Artigo 19.º — Marcação de equipamentos não sujeitos a procedimentos de avaliação da conformidade ou que se revelaram não conformes

1 - Será aplicada coima de montante mínimo de 250000$00 e máximo de 750000$00 ao responsável pela aposição da marca de conformidade em equipamentos marítimos que não tenham sido submetidos a procedimentos de avaliação da conformidade ou, tendo sido, se revelaram não conformes, em violação do disposto no n.º 2 do artigo 3.º e no n.º 1 do artigo 4.º do presente diploma.

2 - Se o infractor for uma pessoa colectiva, a coima prevista no número anterior será elevada nos seus limites mínimo para 1000000$00 e máximo para 9000000$00.

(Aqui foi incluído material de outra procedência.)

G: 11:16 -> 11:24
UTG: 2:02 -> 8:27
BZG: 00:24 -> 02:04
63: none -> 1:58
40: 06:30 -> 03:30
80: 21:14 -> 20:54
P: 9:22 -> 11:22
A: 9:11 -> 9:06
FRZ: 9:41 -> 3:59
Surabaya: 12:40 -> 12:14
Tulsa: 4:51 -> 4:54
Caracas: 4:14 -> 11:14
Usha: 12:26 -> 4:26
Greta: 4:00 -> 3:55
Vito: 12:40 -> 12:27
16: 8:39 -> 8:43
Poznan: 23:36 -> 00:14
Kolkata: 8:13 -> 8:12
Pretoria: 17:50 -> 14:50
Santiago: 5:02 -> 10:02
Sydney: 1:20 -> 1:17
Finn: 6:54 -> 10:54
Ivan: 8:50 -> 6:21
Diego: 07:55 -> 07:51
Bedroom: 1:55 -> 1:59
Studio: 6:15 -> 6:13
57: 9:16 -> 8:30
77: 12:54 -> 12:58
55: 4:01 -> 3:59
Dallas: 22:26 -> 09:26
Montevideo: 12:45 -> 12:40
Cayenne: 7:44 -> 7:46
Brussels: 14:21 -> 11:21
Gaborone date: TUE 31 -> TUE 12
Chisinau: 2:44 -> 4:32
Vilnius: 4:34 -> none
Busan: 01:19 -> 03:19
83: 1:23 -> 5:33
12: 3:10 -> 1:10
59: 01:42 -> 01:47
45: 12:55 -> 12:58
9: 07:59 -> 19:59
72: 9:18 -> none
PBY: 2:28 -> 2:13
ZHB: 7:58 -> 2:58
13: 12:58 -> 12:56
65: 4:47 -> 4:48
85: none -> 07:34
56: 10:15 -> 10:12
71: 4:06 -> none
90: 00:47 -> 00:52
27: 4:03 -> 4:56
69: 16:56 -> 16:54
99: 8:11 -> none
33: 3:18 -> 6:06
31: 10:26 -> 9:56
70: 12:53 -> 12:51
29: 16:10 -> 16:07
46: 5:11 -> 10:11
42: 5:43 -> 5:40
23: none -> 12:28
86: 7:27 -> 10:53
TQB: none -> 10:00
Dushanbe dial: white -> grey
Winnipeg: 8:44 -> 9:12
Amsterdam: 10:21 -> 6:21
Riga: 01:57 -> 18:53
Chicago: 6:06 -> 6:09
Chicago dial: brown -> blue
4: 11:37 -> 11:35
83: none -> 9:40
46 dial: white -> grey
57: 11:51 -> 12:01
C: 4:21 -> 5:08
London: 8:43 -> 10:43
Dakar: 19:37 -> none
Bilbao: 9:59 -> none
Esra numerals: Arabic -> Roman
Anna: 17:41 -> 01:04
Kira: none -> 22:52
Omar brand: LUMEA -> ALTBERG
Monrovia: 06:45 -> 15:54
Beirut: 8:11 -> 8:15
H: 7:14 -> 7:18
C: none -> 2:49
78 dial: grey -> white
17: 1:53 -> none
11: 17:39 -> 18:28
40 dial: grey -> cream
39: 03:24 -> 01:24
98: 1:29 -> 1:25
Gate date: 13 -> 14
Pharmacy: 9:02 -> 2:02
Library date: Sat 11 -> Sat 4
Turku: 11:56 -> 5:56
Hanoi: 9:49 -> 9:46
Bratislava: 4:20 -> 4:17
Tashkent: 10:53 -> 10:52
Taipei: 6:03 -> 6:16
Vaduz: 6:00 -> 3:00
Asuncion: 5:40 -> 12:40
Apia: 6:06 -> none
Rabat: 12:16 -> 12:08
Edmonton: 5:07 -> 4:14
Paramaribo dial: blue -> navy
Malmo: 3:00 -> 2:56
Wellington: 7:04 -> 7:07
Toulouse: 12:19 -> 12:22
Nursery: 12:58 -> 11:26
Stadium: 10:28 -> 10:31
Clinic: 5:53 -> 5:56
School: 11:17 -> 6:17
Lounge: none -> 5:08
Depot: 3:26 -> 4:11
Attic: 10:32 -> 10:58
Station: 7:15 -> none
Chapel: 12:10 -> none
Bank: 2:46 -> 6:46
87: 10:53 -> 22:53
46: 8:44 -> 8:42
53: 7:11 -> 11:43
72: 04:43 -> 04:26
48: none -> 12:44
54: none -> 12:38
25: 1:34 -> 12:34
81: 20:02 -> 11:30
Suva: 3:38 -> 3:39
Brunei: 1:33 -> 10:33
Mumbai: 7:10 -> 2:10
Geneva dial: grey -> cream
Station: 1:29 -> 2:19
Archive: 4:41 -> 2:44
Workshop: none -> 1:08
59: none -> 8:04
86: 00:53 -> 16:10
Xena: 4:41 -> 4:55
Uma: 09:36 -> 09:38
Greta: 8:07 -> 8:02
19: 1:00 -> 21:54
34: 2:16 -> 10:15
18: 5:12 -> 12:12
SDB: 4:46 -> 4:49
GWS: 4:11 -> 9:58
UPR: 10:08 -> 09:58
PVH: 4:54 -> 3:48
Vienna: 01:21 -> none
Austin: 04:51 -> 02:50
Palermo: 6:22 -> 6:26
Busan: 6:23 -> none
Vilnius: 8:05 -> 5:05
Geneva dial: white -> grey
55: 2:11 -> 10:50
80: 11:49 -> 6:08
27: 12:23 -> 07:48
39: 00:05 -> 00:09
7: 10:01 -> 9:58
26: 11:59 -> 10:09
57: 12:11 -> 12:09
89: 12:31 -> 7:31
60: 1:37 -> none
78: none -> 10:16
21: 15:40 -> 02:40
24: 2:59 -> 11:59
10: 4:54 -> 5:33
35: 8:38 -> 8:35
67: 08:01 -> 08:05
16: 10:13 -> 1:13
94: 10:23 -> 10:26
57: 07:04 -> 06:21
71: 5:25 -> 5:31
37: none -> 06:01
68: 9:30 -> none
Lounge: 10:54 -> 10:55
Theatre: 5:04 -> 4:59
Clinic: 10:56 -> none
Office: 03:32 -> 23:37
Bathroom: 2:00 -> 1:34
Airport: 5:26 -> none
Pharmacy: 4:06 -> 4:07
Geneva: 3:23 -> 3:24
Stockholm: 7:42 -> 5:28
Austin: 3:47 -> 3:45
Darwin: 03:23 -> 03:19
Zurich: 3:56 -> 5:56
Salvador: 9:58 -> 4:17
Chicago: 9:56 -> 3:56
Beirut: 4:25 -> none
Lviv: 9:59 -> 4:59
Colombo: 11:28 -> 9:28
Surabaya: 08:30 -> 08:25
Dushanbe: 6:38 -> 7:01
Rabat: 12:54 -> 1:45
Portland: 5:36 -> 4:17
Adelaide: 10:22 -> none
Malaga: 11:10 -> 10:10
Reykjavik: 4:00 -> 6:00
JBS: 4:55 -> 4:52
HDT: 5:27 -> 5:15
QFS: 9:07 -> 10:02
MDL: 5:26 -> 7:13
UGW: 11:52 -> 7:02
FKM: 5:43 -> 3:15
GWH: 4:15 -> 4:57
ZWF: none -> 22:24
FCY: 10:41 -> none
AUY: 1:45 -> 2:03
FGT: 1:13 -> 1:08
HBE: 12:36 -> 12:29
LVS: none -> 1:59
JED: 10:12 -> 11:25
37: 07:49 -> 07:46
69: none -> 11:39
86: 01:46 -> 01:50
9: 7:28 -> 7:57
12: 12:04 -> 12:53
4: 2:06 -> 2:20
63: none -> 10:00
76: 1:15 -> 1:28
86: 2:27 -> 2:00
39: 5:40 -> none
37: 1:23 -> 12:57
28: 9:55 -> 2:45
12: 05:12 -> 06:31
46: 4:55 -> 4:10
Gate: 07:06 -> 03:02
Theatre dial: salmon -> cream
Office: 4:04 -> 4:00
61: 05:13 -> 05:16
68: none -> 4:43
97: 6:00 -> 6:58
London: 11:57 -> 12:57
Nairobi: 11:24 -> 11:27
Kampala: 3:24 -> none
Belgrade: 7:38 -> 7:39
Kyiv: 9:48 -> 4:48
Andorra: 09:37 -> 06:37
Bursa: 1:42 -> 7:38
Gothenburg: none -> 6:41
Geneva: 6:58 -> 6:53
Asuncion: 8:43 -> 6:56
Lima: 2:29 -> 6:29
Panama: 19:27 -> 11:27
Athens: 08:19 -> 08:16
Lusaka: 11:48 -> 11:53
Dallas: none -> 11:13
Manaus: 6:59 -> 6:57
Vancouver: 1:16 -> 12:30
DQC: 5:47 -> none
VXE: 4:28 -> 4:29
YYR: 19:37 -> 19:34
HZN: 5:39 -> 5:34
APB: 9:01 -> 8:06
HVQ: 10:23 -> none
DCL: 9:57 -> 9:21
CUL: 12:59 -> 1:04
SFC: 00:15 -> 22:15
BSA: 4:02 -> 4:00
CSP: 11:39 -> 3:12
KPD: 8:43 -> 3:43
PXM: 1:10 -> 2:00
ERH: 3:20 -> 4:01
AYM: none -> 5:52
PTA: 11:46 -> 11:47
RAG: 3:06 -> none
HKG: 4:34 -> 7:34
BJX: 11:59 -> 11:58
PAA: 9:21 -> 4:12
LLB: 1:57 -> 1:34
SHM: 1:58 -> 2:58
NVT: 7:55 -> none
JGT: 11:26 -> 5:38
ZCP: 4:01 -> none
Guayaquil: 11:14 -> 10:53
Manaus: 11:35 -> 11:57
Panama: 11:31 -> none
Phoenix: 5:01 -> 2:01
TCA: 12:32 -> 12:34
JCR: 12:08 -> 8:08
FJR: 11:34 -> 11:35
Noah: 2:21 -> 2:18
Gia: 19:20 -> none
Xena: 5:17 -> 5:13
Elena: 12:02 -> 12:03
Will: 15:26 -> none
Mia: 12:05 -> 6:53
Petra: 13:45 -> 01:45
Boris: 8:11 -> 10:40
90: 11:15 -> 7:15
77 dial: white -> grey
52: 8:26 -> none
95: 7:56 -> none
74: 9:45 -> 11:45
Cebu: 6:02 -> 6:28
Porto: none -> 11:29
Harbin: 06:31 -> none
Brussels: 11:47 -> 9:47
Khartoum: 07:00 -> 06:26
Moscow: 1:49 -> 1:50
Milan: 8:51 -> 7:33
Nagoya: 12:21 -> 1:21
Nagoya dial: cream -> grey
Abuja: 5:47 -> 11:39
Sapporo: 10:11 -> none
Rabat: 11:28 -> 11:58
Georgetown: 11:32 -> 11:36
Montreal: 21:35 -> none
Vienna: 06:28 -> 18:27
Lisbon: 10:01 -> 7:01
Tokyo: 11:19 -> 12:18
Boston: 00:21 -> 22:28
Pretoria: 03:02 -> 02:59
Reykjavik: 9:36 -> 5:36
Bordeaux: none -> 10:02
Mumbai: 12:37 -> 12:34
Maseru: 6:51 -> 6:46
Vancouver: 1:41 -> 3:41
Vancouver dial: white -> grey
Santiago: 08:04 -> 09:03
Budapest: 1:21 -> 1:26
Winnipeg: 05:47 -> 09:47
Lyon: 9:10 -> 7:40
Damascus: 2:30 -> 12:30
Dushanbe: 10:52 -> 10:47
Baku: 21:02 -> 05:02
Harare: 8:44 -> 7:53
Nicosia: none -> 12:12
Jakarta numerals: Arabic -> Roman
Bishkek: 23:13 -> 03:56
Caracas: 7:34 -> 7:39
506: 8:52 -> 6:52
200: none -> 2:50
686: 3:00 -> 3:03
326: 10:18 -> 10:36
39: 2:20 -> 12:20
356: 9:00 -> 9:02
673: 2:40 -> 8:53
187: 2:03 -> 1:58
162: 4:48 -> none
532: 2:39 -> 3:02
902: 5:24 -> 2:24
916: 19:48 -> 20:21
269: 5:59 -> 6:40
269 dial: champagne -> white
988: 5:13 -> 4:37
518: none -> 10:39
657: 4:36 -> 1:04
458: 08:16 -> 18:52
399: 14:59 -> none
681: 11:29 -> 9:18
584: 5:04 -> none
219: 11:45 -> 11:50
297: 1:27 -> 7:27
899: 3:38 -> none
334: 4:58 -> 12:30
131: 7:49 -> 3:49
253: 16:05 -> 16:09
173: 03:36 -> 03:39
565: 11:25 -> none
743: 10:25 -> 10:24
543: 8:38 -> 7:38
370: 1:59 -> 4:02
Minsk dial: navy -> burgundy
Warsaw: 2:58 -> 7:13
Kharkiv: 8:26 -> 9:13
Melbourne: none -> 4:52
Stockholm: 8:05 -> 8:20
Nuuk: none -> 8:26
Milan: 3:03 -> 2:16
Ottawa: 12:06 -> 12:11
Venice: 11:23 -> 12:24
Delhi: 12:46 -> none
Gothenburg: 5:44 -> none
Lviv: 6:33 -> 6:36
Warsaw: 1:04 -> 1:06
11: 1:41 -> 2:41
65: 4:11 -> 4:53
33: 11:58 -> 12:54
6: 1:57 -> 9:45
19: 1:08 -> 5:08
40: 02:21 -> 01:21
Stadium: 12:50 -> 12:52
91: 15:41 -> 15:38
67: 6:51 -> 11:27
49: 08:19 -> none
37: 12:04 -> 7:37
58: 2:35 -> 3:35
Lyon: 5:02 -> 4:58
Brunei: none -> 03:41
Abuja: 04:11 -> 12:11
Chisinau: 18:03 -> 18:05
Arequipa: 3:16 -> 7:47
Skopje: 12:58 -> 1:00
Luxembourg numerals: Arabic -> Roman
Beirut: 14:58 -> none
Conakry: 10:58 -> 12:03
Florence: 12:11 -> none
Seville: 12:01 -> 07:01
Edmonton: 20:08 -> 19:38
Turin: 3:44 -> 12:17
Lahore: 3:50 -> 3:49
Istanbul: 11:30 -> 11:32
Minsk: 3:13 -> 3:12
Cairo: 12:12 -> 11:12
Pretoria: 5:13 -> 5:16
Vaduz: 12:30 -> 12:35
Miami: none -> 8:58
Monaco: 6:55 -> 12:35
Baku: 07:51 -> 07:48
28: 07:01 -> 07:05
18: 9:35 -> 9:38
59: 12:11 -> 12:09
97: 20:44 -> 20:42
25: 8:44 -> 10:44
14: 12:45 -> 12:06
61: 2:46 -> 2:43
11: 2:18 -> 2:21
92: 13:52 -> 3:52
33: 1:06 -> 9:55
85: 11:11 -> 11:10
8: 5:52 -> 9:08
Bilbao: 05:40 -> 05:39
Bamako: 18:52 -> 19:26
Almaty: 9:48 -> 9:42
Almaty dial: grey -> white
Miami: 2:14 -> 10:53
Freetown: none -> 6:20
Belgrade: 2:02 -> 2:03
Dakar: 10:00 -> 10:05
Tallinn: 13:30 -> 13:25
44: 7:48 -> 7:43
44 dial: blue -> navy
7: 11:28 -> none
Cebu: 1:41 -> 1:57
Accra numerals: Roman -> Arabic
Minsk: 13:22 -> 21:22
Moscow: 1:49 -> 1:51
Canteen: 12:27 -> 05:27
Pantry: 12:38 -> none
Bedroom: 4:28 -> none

Artigo 20.º — Instalação de equipamentos sem marca de conformidade

1 - Será aplicada coima de montante mínimo de 250000$00 e máximo de 750000$00 ao responsável pela instalação em embarcação nacional de equipamentos que não ostentem a marca de conformidade ou que não tenham sido certificados, nos termos dos artigos 11.º e 12.º do presente diploma.

2 - Se o infractor for uma pessoa colectiva, a coima prevista no número anterior será elevada nos seus limites mínimo para 750000$00 e máximo para 4500000$00.

Artigo 21.º — Não cumprimento da decisão prevista no artigo 9.º

1 - Será aplicada coima de montante mínimo de 400000$00 e máximo de 750000$00 ao responsável pelo não cumprimento da decisão que mandar retirar os equipamentos da embarcação violando o disposto no n.º 1 do artigo 9.º

2 - Se o infractor for pessoa colectiva, a coima prevista neste artigo será elevada nos seus limites mínimo para 1500000$00 e máximo para 5000000$00.

Artigo 22.º — Sanção acessória

Como sanção acessória, poderá ser declarado perdido a favor do Estado, ao abrigo do disposto na alínea a) do n.º 1 do artigo 21.º do Decreto-Lei n.º 433/82, de 27 de Outubro, com as alterações introduzidas pelo Decreto-Lei n.º 244/95, de 14 de Setembro, o equipamento marítimo encontrado em situação irregular em violação do disposto no n.º 2 do artigo 3.º, do n.º 1 do artigo 4.º, do n.º 1 do artigo 9.º e dos artigos 11.º e 12.º

Artigo 23.º — Disposição transitória

Os equipamentos marítimos fabricados em data anterior à da entrada em vigor do presente diploma podem ser comercializados e instalados nas embarcações durante um período de dois anos contado a partir de 1 de Janeiro de 1999, desde que tenham sido fabricados em conformidade com os procedimentos exigidos até àquela data.

Visto e aprovado em Conselho de Ministros de 25 de Março de 1999. - António Manuel de Oliveira Guterres - João Cardona Gomes Cravinho - Joaquim Augusto Nunes de Pina Moura.

Promulgado em 28 de Abril de 1999.

Publique-se.

O Presidente da República, JORGE SAMPAIO.

Referendado em 4 de Maio de 1999.

O Primeiro-Ministro, António Manuel de Oliveira Guterres.